A few weekends ago I attended a little get together. The lights were dimmed to create atmosphere so I asked the host if he could turn up the lights so I could hear better. He laughed and thought that was so funny and I meant to deliver it in a humorous way to keep the request light. My husband told him, “It’s so she can see your lips better.” The host is a sweetheart and he turned up the lights and I did okay!
Most hearing people get it when I say I lipread. (It’s politically correct to use speechreading these days but most people understand the term lipreading better.) I use my remaining hearing also, like pieces to a puzzle. Lipreading works well. It gets them to face me and sound is delivered right to me and I can use my lipreading ability too. Between the two, I get along great in many situations.
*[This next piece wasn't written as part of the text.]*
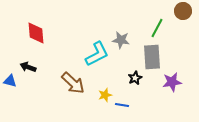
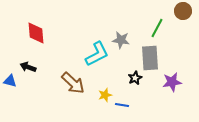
gray rectangle: moved 2 px left, 1 px down
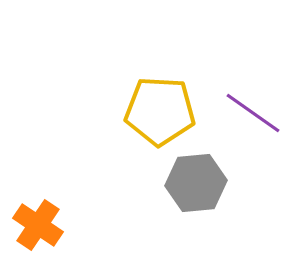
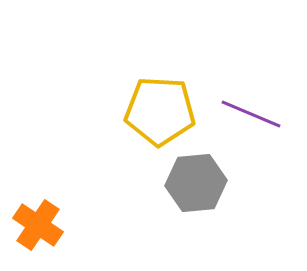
purple line: moved 2 px left, 1 px down; rotated 12 degrees counterclockwise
Until I don’t.
Being a Burning Man person since 2002, I attend regional burns and this last weekend was one of them. I went to run around the fire like the old days but a ranger stopped me with arms out. I hear enough to know she was talking but heard nothing of what she said so I told her I lipread. She immediately started using American Sign Language (ASL) with me and I t was hard not to roll my eyes. Or maybe I did. I told her “I lipread, I don’t sign.” She stopped but then she didn’t know how to talk to me. She kept looking down and away so I told her to keep her face toward the fire so I could use the light too. After all that, she was pretty good and explained the new rules of the burn. I eventually admitted to her I am learning sign but I’m not fluent enough to have conversations yet. She told me she’s an interpreter at the local college.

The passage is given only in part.